Login as the "yarn" user (assuming this is a host associated with the installed cluster). E.g., su yarn
This assumes that all apps are being run as ‘yarn’ user
Expand the tar file: tar -xvf slider-0.80.0-incubating-all.tar.gz
or unzip slider-0.80.0-incubating-all.zip
Configure Slider¶
Browse to the Slider directory: cd slider-0.80.0-incubating/conf
Edit slider-env.sh
and specify correct values.
export JAVA_HOME=/usr/jdk64/jdk1.7.0_67 export HADOOP_CONF_DIR=/etc/hadoop/conf
(You only need to set JAVA_HOME
if it is not already set)
If you are on a node that does not have the hadoop conf folder then you can add the relevant configurations into slider-client.xml
.
You can also simply configure slider-client.xml
with the path to the Hadoop configuration
directory.
This can be absolute
<property> <name>HADOOP_CONF_DIR</name> <value>/etc/hadoop/conf</value> </property>
or it can be relative to the property SLIDER_CONF_DIR
, which is set to the
directory containing the slider-client.xml
file.
<property> <name>HADOOP_CONF_DIR</name> <value>${SLIDER_CONF_DIR}/../hadoop-conf</value> </property>
If the hadoop configuration dir is configured this way, the
For example, if you are targeting a non-secure cluster with no HA for NameNode or ResourceManager, modify Slider configuration file ${slider-install-dir}/slider-0.80.0-incubating/conf/slider-client.xml
to add the following properties:
<property> <name>hadoop.registry.zk.quorum</name> <value>yourZooKeeperHost:port</value> </property> <property> <name>yarn.resourcemanager.address</name> <value>yourResourceManagerHost:8050</value> </property> <property> <name>yarn.resourcemanager.scheduler.address</name> <value>yourResourceManagerHost:8030</value> </property> <property> <name>fs.defaultFS</name> <value>hdfs://yourNameNodeHost:8020</value> </property>
Execute:
${slider-install-dir}/slider-0.80.0-incubating/bin/slider version
OR
python %slider-install-dir%/slider-0.80.0-incubating/bin/slider.py version
Ensure there are no errors and you can see "Compiled against Hadoop 2.6.0". This ensures that Slider is installed correctly.
Deploy Slider Resources¶
Ensure that all file folders are accessible to the user creating the application instance. The example assumes "yarn" to be that user. The default yarn user may be different e.g. hadoop.
Ensure HDFS home folder for the User¶
Perform the following steps to create the user home folder with the appropriate permissions:
su hdfs hdfs dfs -mkdir /user/yarn hdfs dfs -chown yarn:hdfs /user/yarn
Create Application Packages¶
There are several sample application packages available for use with Slider:
-
app-packages/memcached-win
or memcached: The README.txt describes how to create the Slider Application package for memcached for linux or windows. memcached app packages are a good place to start -
app-packages/hbase
or hbase-win: The README.txt file describes how to create a Slider Application Package for HBase. By default it will create a package for HBase 0.98.3 but you can create the same for other versions. -
app-packages/accumulo
: The README.txt file describes how to create a Slider Application Package for Accumulo. -
app-packages/storm
orstorm-win
: The README.txt describes how to create the Slider Application package for Storm.

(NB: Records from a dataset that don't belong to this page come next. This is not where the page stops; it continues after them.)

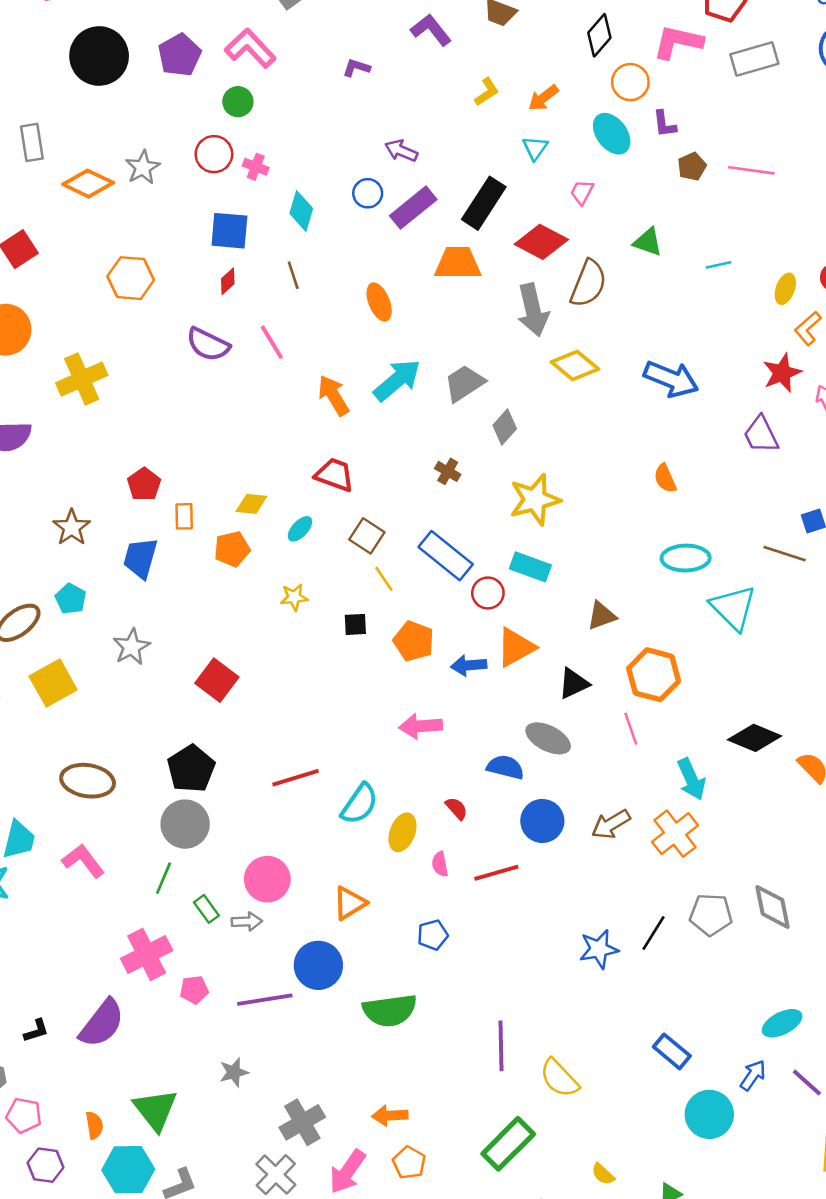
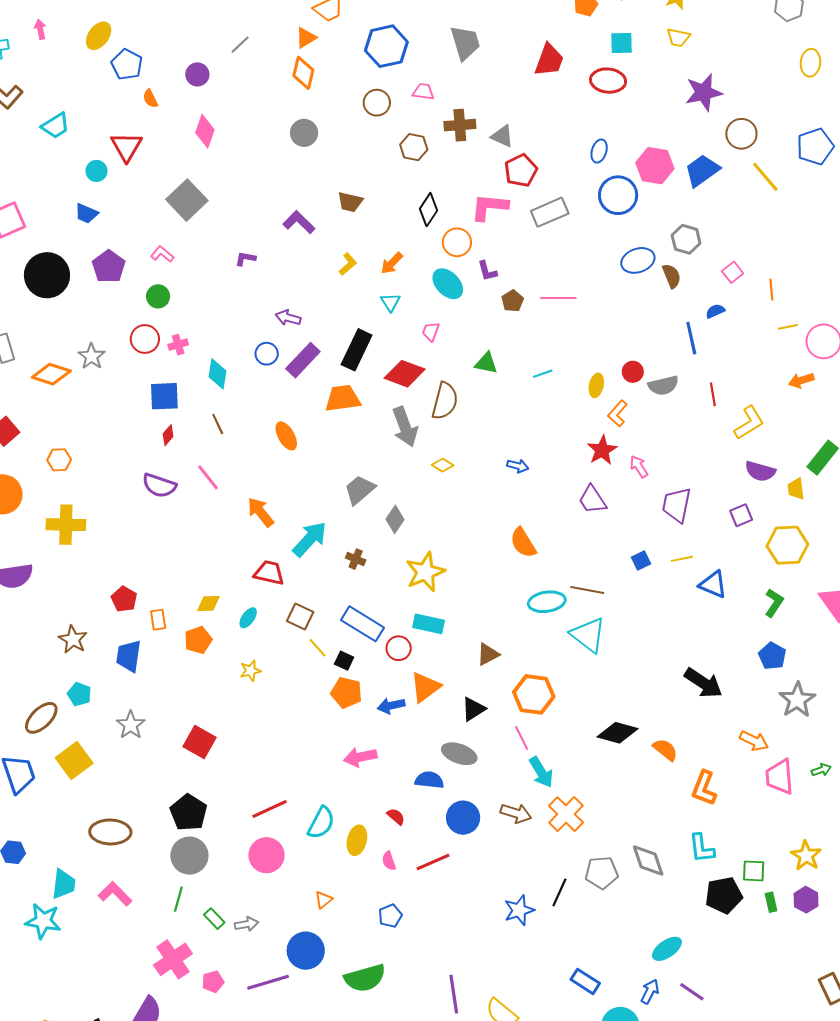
pink L-shape: (250, 48) -> (162, 254), size x0.6
pink cross: (256, 167) -> (178, 345), turned -30
orange hexagon: (131, 278) -> (59, 460), moved, size x0.7
yellow diamond: (575, 365) -> (443, 465), size x0.6
yellow cross: (82, 379) -> (66, 525), turned 33
blue arrow: (671, 379) -> (518, 466), size x0.5
cyan arrow: (397, 380) -> (310, 539), moved
orange semicircle: (665, 478) -> (523, 543), size x1.4
brown line: (785, 554) -> (587, 590), moved
black square: (355, 624) -> (344, 661), moved, turned 36
cyan arrow: (691, 779) -> (541, 772), moved
brown arrow: (611, 824) -> (516, 813), turned -124
pink circle: (267, 879) -> (266, 855), moved
orange triangle: (350, 903) -> (323, 900), size x0.7

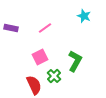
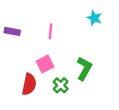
pink line: (45, 28) -> (51, 31), turned -48
red semicircle: (34, 85) -> (29, 84), moved, turned 36

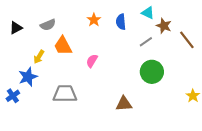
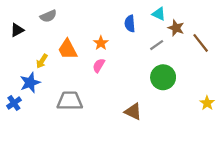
orange star: (94, 20) -> (101, 43), moved
gray semicircle: (48, 25) -> (48, 16), moved
brown triangle: (124, 104) -> (133, 112), turned 30

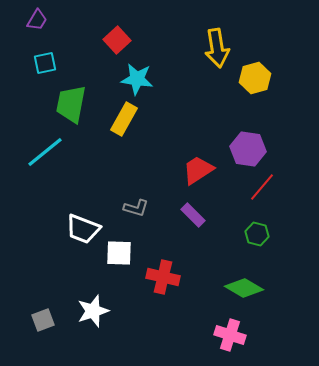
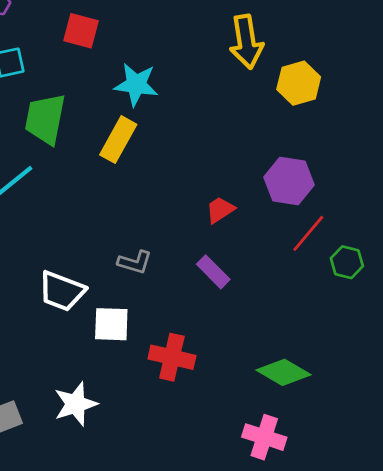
red square: (117, 40) -> (81, 31), moved, turned -32
red trapezoid: (198, 170) -> (220, 210), size x0.7
green hexagon: (257, 234) -> (347, 262), moved

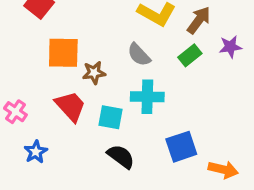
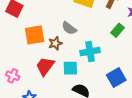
gray semicircle: (139, 55) -> (69, 28), moved
green rectangle: (190, 55) -> (117, 30), moved
red trapezoid: (70, 106) -> (45, 66), turned -90

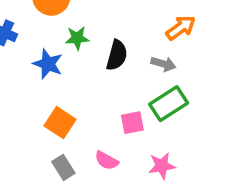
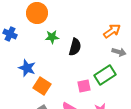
blue star: (48, 64) -> (27, 68), moved
gray arrow: (163, 64) -> (119, 52), moved

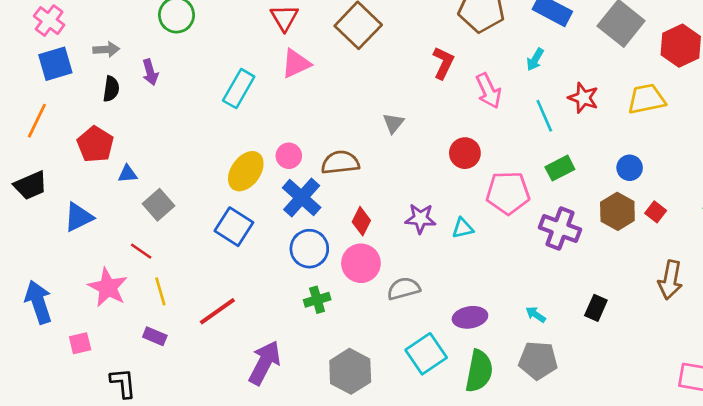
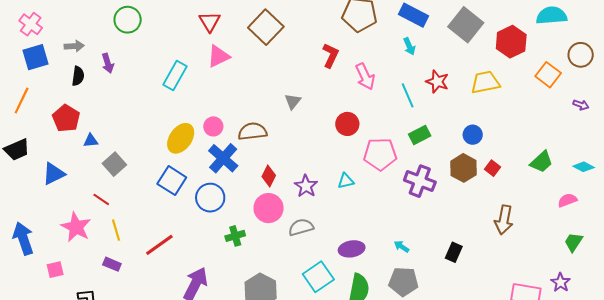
cyan arrow: (535, 59) -> (409, 46), moved, turned -54
purple star: (420, 219) -> (306, 186), moved, turned 30
blue circle: (309, 249) -> (210, 198), moved
black rectangle: (596, 308) -> (454, 252), moved

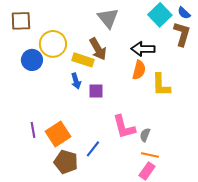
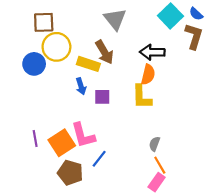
brown square: (21, 21) -> (44, 22), moved
yellow L-shape: (161, 85) -> (142, 97), moved
pink L-shape: (124, 127) -> (83, 135), moved
orange line: (150, 155) -> (160, 165), turned 48

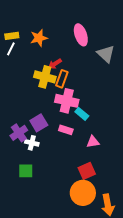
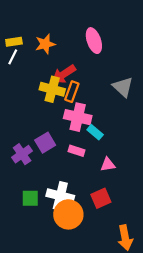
gray triangle: (106, 54) -> (123, 87), moved
red arrow: (55, 64) -> (64, 74), size x1.5
white cross: (32, 143) -> (60, 196), moved, size x1.6
orange circle: (83, 193) -> (68, 214), moved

Create one or more Slider application packages and follow the steps below to install them.
Install, Configure, Start and Verify Sample Application¶
Install Sample Application Package¶
slider install-package --name *package name* --package *sample-application-package*
Package gets deployed on HDFS at <User home dir>/.slider/package/<name provided in the command>
This path is also reflected in appConfig.json through property "application.def"
So the path and the property value must be in sync.
For example, you can use the following command for HBase application package.
slider install-package --name HBASE --package path-to-hbase-package.zip
Create Application Specifications¶
Configuring a Slider application consists of two parts: the Resource Specification, and the *Application Configuration.
Note: There are sample Resource Specifications (resources-default.json) and Application Configuration (appConfig-default.json) files in the application packages zip files.
Resource Specification¶
Slider needs to know what components (and how many components) to deploy.
As Slider creates each instance of a component in its own YARN container, it also needs to know what to ask YARN for in terms of memory and CPU for those containers.
All this information goes into the Resources Specification file ("Resource Spec") named resources.json
. The Resource Spec tells Slider how many instances of each component in the application (such as an HBase RegionServer) to deploy and the parameters for YARN.
An application package should contain the default resources.json and you can start from there. Or you can create one based on Resource Specification).
Store the Resource Spec file on your local disk (e.g. /tmp/resources.json
).
Application Configuration¶
Alongside the Resource Spec there is the Application Configuration file ("App Config") which includes parameters that are specific to the application, rather than YARN. The App Config is a file that contains all application configuration. This configuration is applied to the default configuration provided by the application definition and then handed off to the associated component agent.
For example, the heap sizes of the JVMs, The App Config defines the configuration details specific to the application and component instances. An application package should contain the default resources.json and you can start from there.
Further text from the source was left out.